__TRY IT__
Across the records below, count every line that contains the string "nibh", then report the count alone.
### EXERCISE INPUT ###
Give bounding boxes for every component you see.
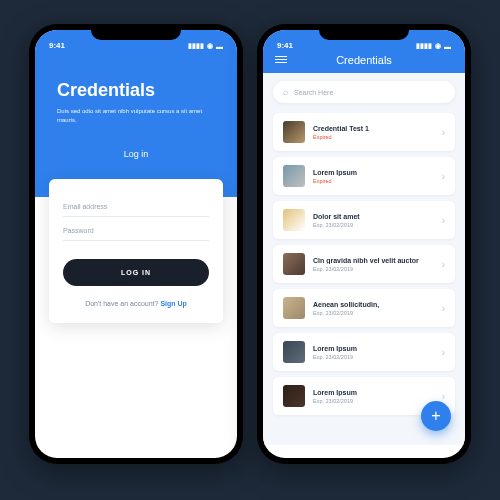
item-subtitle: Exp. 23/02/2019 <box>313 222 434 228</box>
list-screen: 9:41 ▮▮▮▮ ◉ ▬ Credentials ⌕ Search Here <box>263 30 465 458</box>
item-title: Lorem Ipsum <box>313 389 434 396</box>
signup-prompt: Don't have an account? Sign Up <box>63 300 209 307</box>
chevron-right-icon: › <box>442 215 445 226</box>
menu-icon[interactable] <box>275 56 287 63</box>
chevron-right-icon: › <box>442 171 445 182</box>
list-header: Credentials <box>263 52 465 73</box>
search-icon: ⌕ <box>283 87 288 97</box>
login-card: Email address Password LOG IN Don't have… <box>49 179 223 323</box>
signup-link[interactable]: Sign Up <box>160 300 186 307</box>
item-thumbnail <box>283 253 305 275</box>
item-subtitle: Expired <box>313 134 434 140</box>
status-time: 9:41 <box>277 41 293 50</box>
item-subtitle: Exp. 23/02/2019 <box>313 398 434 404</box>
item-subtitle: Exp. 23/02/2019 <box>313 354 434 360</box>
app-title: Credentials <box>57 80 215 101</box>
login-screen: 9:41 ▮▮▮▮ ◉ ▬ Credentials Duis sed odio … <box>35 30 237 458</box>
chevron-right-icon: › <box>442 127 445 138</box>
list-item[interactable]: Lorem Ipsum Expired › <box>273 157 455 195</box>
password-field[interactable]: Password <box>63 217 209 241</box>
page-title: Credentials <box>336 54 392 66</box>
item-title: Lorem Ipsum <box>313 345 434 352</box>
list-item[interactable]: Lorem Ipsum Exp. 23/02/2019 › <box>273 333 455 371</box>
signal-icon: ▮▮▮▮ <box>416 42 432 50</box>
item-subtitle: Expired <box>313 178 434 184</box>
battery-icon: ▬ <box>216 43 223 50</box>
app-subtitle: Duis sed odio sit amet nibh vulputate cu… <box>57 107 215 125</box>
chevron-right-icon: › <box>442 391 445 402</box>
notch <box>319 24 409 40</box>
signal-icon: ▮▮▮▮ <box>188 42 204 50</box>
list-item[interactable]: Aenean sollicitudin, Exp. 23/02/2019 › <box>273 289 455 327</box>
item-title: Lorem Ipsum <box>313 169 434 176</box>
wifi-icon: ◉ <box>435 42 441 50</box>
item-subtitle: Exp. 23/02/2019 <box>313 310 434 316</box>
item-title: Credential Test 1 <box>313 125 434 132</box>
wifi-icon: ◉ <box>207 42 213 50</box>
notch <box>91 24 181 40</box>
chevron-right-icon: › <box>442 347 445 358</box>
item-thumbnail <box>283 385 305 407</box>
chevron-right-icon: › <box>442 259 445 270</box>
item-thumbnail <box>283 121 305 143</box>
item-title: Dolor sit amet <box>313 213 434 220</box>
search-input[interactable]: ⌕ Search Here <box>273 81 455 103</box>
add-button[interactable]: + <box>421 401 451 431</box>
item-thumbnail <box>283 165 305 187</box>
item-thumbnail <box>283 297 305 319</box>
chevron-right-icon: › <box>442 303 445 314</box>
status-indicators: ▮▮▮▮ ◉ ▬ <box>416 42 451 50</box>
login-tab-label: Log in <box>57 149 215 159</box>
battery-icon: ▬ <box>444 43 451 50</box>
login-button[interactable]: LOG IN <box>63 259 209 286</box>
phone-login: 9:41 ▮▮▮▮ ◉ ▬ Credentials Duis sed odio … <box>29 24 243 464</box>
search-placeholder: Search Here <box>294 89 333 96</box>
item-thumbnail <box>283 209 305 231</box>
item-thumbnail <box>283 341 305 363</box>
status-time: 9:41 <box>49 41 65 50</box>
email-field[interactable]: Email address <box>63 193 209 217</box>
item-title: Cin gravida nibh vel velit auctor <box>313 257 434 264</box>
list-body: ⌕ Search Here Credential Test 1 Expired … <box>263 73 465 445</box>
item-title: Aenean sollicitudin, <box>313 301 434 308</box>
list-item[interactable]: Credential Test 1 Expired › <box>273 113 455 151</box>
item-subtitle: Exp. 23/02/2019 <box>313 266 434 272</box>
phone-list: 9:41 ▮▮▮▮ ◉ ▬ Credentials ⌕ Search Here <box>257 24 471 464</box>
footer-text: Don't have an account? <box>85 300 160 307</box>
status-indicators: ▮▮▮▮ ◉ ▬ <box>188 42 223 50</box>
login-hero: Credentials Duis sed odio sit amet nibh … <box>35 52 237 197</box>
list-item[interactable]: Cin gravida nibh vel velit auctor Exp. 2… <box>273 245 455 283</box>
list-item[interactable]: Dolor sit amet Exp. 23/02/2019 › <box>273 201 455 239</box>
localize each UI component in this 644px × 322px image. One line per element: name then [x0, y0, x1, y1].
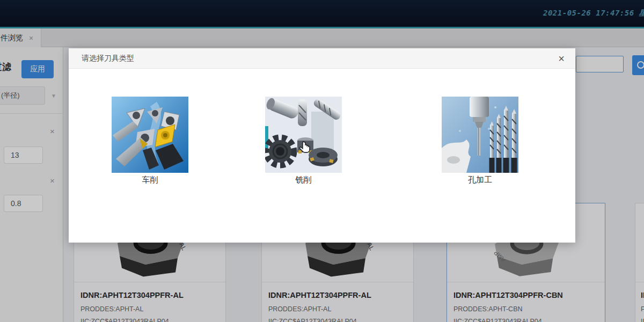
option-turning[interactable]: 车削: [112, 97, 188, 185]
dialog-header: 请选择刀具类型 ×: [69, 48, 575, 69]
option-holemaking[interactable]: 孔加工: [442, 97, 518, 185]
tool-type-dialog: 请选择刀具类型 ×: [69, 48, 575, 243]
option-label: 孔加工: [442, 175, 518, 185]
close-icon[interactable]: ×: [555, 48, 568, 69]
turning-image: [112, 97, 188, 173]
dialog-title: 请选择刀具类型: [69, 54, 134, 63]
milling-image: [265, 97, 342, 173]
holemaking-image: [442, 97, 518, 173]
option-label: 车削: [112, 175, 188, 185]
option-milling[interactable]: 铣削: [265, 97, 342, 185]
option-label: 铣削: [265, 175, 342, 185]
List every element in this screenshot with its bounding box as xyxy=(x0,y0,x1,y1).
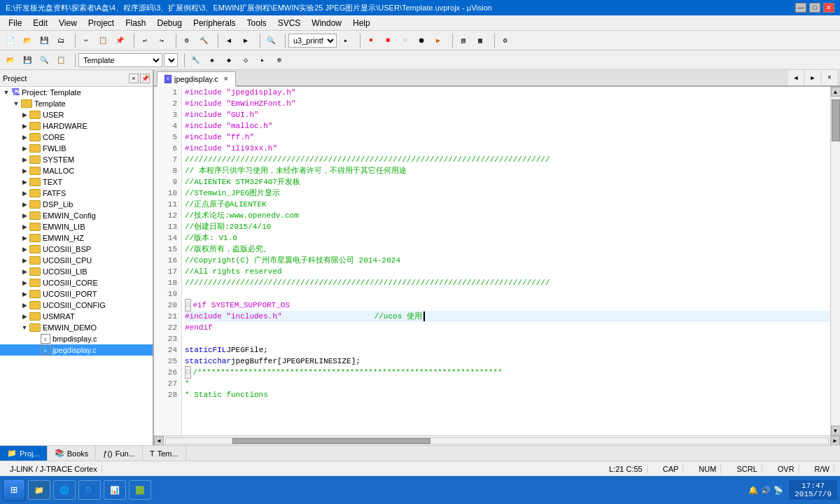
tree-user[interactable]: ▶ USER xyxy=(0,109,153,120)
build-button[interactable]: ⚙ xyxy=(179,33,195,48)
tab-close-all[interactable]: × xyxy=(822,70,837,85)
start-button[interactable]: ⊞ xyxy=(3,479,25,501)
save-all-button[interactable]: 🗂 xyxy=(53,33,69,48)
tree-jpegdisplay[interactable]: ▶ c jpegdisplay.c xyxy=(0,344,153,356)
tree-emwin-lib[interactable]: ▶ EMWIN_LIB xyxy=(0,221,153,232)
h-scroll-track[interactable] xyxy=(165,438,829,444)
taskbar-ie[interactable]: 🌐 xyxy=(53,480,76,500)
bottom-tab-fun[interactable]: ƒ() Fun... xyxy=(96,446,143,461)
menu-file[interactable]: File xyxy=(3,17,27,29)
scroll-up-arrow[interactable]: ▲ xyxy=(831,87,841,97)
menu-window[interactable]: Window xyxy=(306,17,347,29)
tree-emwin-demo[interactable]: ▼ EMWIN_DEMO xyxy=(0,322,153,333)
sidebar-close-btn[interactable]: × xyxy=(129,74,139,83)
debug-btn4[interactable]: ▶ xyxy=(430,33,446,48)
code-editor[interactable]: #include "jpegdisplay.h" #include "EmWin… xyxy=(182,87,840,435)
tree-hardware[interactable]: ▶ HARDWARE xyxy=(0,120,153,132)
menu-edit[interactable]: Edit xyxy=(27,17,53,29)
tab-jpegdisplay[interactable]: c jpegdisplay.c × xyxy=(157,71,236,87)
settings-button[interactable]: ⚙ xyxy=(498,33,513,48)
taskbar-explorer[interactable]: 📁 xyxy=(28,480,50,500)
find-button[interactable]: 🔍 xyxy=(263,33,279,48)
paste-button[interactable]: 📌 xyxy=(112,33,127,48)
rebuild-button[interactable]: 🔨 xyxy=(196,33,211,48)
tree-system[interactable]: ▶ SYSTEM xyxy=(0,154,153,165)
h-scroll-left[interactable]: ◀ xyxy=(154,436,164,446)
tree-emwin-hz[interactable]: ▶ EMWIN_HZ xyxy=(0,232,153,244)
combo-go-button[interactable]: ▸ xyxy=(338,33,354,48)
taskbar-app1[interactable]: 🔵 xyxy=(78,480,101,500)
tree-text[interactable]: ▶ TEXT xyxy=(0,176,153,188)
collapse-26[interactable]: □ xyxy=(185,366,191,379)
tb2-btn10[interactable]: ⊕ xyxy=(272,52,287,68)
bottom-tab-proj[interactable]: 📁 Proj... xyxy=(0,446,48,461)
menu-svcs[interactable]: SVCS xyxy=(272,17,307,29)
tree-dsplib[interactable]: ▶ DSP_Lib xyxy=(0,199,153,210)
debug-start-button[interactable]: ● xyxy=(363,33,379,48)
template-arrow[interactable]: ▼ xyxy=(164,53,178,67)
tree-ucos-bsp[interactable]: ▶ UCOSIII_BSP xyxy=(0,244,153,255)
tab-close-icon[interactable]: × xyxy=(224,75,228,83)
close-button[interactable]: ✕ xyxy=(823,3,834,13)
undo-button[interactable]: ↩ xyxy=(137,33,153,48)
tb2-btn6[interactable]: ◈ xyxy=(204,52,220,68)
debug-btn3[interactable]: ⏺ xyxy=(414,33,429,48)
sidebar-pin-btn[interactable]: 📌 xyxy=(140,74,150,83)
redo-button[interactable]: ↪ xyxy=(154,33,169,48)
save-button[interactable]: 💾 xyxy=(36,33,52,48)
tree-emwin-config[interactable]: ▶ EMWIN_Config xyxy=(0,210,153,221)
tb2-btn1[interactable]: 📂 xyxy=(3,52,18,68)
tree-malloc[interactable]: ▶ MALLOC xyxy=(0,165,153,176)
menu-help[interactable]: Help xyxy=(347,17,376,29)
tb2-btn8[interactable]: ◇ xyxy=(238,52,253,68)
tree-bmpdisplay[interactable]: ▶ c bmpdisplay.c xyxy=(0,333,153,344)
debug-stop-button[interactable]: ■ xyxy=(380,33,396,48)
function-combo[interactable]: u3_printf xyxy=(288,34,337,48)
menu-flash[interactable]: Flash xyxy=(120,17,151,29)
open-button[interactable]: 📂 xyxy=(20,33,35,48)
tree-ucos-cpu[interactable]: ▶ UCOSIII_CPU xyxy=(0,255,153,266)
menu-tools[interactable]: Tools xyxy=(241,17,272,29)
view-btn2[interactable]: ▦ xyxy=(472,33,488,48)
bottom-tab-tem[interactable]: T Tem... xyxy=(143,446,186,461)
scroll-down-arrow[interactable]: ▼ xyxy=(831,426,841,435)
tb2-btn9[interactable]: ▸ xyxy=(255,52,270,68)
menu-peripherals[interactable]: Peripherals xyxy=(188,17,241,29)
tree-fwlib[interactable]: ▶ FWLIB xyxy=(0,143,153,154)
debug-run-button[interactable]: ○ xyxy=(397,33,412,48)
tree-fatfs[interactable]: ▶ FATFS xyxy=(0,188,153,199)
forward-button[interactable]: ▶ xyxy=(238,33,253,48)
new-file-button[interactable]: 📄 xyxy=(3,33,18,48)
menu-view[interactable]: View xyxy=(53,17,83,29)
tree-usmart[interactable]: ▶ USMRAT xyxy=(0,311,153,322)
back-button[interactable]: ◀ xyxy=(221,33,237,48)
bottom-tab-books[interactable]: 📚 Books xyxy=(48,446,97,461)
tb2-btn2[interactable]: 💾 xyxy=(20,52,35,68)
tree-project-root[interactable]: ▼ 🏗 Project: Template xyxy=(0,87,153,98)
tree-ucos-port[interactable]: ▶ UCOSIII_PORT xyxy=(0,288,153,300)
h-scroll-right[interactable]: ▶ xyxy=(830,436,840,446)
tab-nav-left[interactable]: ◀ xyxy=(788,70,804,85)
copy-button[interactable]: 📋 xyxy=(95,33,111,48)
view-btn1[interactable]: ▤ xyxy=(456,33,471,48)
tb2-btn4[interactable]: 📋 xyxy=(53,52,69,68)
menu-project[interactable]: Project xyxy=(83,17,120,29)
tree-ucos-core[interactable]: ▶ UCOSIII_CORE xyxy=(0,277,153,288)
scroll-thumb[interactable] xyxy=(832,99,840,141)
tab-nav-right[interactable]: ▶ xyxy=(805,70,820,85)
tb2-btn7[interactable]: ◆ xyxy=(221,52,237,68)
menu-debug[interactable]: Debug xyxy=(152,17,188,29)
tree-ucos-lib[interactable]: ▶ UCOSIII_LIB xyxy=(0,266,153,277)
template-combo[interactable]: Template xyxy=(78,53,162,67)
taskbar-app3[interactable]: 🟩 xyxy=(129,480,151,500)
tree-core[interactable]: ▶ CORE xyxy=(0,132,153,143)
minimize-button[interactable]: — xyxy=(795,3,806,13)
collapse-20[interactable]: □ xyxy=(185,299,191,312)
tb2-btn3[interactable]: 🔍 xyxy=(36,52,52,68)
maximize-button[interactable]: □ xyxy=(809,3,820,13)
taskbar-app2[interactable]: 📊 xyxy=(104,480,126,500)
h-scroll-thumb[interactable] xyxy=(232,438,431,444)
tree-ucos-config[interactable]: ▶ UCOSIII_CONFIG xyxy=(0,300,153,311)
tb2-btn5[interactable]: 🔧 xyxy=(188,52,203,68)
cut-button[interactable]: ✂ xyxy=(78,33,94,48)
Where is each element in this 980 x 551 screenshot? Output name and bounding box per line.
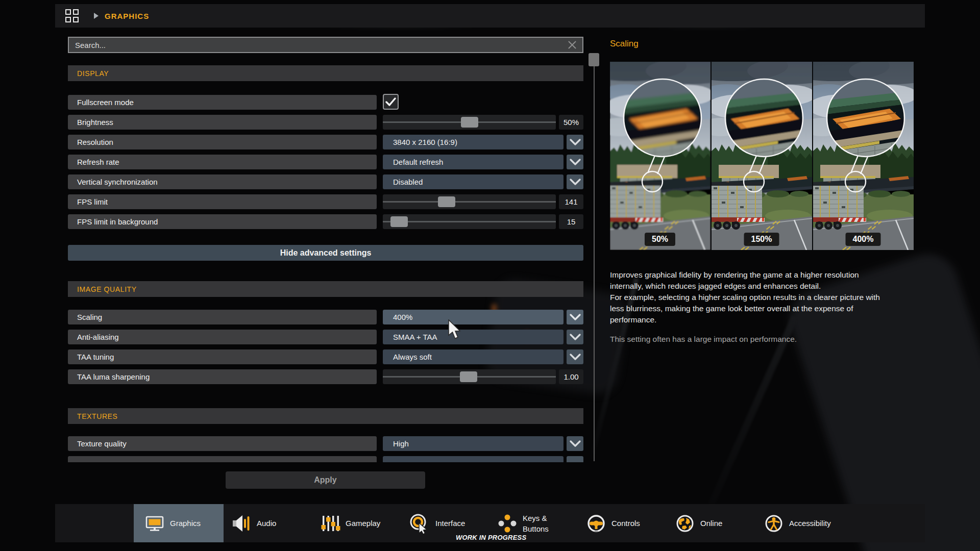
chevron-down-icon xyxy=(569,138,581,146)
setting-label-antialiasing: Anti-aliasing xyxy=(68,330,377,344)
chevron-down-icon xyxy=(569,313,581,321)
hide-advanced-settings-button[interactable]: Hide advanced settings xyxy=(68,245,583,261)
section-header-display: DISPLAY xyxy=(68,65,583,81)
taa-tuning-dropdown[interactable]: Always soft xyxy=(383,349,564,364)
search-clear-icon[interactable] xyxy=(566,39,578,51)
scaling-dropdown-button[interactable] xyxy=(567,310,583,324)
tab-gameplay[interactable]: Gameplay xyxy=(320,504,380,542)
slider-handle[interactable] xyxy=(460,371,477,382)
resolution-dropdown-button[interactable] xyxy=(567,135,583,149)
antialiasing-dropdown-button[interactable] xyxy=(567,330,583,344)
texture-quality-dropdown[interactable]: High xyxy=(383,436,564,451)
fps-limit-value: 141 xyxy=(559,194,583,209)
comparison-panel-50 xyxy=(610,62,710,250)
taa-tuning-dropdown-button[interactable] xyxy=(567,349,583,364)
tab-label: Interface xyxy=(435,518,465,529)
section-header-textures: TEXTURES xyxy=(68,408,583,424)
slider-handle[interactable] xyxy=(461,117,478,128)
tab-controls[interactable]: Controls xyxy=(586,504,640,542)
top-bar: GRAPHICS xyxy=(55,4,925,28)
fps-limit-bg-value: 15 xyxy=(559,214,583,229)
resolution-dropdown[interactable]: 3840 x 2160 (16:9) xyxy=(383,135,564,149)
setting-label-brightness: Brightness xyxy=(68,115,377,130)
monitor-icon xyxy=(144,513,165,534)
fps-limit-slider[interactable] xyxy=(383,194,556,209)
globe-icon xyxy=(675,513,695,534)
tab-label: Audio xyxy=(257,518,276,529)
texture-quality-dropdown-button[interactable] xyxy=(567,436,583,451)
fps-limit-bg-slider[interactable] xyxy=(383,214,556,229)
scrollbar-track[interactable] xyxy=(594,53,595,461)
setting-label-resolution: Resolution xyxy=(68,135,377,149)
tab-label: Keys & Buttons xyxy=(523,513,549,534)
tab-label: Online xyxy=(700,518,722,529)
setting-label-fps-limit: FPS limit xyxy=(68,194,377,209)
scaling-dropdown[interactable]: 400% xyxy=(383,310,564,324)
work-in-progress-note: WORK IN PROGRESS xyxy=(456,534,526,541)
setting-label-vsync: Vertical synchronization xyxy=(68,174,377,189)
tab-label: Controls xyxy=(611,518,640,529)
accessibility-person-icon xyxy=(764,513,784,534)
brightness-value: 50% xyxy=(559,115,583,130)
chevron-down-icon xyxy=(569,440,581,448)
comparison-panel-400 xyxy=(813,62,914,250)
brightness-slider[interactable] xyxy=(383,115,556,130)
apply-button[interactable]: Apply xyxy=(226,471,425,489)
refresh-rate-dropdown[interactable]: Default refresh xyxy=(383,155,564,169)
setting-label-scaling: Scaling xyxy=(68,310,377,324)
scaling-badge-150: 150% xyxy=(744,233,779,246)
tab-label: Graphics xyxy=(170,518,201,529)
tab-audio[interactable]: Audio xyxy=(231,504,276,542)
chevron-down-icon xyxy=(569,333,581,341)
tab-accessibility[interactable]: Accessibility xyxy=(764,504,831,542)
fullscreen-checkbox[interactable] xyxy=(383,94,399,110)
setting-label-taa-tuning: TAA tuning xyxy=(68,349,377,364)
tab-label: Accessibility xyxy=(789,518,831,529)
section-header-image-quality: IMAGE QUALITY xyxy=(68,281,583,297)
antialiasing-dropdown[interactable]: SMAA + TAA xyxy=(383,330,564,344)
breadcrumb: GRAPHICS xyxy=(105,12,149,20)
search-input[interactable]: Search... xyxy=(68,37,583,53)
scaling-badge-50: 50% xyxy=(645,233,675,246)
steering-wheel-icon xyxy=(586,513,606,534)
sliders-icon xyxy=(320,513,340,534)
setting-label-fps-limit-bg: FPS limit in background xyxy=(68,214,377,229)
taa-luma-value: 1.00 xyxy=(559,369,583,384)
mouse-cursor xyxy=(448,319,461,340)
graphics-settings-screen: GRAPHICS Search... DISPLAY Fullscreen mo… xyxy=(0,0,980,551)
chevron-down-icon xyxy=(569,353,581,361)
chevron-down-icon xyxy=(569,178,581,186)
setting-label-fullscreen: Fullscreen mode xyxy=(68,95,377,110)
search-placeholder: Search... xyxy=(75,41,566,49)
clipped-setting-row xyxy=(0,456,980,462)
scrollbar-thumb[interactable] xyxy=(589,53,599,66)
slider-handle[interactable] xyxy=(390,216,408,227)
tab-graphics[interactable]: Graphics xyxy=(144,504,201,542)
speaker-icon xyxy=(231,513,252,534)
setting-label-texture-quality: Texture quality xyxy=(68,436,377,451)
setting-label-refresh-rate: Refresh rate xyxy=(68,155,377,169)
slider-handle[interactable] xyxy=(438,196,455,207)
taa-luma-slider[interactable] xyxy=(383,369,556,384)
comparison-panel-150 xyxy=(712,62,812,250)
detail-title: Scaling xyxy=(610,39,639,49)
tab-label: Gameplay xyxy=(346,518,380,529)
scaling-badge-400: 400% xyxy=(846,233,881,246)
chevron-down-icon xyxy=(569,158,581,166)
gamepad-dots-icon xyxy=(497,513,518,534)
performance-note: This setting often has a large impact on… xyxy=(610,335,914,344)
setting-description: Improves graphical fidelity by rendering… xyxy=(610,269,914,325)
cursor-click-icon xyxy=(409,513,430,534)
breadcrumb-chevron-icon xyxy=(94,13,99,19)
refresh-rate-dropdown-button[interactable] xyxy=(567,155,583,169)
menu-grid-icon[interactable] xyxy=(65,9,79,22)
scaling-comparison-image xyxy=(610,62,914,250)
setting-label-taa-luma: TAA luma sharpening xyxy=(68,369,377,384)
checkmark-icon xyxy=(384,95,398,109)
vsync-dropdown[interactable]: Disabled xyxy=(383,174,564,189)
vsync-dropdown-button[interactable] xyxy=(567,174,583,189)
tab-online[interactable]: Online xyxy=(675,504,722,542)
###
__RESULT__
4